Virus induced autoimmunity clearly occurs both clinically and in experimental disease models. The mechanisms for autoimmunity induction are highly controversial, however, with different investigators proposing various mechanisms even for the same virus. Thus, for coxsackievirus B3, distinct investigators have forwarded adjuvant effect, cryptic epitope and antigenic mimicry as the primary method for eliciting autoimmune responses. In fact, all of these mechanisms can lead to autoimmune T cell activation, but none of these processes will result in autoimmune disease, unless immunosuppression is eliminated. Clinically, understanding how to restore T regulatory cell responses in patients with post-infectious autoimmunity/immunopathology may be more beneficial than specifically defining how activation of autoimmune T cells occurred in the first place. Mechanisms for promoting or eliminating T regulatory cells will differ dramatically depending upon the characteristics of the virus infection and host response to infection. Because different viruses can induce distinct innate responses, it is reasonable to assume that specific conditions favoring immunosuppression in one infection may not exist in another infection. In coxsackievirus B3 infection of mice, sex is a crucial factor promoting T regulatory cell activation but the processes leading to T regulatory cell response are not understood. A major area for future investigation will be to define how why some viruses induce autoimmunity while others do not.
Executive summary.
Infections can stimulate auto-reactive T cell clones by a number of different mechanisms
More than one mechanism for activating auto-reactive T cells may occur in any specific infection
Activating auto-reactive T cells is not sufficient to produce autoimmune disease, however.

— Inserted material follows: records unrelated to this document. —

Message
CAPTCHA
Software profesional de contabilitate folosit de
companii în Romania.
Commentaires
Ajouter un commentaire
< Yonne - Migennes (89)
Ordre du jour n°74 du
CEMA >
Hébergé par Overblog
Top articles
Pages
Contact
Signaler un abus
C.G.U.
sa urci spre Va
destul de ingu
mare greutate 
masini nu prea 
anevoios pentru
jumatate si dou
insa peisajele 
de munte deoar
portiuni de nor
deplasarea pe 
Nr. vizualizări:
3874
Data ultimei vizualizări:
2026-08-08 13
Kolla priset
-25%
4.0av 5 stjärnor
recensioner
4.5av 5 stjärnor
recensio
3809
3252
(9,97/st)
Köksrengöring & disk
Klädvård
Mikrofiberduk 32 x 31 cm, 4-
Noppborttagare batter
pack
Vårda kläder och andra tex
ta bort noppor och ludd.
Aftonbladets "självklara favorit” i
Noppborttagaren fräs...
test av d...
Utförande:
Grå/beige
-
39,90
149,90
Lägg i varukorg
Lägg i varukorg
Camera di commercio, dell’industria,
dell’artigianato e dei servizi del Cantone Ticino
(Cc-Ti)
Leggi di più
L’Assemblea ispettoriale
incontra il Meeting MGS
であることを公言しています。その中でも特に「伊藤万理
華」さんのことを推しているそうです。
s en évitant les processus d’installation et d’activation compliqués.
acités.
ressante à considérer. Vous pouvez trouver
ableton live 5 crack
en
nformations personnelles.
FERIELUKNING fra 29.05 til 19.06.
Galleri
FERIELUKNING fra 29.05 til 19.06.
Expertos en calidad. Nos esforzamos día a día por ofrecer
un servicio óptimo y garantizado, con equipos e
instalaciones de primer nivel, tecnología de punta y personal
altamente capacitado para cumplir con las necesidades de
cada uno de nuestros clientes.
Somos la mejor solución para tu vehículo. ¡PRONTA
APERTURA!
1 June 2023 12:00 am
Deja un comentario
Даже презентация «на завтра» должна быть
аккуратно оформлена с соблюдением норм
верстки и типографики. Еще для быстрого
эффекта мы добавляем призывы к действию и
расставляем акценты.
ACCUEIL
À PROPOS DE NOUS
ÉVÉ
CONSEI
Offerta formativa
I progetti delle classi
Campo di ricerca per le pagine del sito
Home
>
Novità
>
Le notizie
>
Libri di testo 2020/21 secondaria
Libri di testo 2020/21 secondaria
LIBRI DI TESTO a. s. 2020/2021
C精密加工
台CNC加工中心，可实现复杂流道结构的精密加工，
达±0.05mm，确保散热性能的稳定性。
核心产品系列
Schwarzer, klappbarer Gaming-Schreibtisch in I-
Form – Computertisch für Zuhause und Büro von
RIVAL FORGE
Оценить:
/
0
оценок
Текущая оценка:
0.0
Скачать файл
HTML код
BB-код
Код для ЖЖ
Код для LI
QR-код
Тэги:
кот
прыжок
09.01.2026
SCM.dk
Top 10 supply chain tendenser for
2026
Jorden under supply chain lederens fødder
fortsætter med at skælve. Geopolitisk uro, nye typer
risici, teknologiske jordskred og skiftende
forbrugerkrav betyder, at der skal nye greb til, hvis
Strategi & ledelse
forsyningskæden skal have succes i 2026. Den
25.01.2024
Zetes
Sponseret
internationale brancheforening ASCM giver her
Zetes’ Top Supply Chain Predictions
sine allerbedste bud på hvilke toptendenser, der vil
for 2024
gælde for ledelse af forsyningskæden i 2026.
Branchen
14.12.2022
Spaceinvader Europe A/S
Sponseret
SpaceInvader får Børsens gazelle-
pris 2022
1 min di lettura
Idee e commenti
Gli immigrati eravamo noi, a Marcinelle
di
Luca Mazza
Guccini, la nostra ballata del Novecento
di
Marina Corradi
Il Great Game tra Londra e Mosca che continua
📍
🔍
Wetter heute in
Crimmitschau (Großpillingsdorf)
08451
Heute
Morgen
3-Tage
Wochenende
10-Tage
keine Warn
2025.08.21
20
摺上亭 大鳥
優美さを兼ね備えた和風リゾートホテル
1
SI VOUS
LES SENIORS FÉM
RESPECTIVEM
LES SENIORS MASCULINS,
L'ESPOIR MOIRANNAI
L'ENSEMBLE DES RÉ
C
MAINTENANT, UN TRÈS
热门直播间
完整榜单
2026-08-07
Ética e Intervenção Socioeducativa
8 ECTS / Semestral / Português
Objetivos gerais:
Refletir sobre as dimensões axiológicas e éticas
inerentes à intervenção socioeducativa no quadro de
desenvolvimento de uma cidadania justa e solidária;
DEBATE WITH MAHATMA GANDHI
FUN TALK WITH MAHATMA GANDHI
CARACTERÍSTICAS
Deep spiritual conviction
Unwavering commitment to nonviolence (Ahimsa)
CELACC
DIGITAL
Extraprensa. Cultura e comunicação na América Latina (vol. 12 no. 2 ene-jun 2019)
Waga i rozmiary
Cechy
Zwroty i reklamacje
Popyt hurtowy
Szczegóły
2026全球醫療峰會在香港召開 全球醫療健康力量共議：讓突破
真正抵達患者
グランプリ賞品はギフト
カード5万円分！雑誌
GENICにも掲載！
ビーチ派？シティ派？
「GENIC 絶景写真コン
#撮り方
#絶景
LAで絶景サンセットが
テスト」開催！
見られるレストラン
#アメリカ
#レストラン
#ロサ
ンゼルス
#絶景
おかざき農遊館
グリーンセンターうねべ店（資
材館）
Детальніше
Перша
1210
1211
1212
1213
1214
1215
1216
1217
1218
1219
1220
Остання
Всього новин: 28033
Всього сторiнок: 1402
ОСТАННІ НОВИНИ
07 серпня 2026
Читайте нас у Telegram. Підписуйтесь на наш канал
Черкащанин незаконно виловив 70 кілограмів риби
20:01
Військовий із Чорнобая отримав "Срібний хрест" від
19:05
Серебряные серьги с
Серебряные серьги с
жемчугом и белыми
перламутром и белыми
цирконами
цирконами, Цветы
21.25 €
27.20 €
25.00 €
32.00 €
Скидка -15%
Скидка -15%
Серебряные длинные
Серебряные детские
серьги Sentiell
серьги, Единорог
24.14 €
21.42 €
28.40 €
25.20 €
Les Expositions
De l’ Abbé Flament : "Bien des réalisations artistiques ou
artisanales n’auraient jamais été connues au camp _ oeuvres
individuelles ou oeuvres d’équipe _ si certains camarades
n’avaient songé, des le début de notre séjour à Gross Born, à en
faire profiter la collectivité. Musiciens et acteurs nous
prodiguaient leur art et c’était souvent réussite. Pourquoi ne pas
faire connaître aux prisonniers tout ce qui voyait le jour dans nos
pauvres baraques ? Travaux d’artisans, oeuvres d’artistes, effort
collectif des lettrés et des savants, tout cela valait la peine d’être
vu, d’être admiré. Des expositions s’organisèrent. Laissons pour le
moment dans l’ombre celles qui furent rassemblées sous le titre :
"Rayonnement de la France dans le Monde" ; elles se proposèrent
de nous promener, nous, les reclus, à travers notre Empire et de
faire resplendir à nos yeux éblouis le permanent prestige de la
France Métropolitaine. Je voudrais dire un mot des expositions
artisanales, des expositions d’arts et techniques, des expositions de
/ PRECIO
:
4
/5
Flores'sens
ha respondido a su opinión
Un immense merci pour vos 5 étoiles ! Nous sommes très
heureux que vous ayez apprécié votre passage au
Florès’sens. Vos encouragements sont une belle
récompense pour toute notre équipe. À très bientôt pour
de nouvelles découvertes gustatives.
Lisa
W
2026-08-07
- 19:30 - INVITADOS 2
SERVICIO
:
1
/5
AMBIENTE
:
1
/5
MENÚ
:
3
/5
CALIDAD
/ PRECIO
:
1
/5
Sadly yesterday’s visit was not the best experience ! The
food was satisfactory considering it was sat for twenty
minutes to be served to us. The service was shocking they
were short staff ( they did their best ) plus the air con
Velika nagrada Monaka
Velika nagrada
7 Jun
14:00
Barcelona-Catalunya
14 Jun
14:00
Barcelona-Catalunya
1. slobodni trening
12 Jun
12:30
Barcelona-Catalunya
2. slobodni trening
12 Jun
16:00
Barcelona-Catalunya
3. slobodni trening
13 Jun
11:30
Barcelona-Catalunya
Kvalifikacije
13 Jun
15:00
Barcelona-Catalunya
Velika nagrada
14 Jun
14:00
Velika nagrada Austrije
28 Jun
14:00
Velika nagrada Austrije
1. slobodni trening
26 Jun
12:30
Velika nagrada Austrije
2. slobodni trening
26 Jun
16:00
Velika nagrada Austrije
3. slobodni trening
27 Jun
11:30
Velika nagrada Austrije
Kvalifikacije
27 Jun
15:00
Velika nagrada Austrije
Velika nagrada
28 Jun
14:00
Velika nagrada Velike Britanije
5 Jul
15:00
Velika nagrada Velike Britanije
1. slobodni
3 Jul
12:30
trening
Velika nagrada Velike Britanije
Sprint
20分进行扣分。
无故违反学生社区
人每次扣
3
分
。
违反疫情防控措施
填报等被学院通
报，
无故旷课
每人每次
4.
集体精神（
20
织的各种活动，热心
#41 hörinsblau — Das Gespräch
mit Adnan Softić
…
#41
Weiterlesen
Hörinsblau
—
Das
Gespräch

Elimination of immunosuppression (T regulatory cells) is a necessary element in autoimmunity.
Unlike most autoimmune diseases (SLE, rheumatoid arthritis, Grave’s disease) which predominate in females, autoimmunity subsequent to picornaviruses predominates in males. The reason for this is that estrogen promotes T regulatory cell responses.
Estrogen most likely suppresses immunoregulation by inhibiting IL-6 and TNFα production, both of which prevent FoxP3 expression.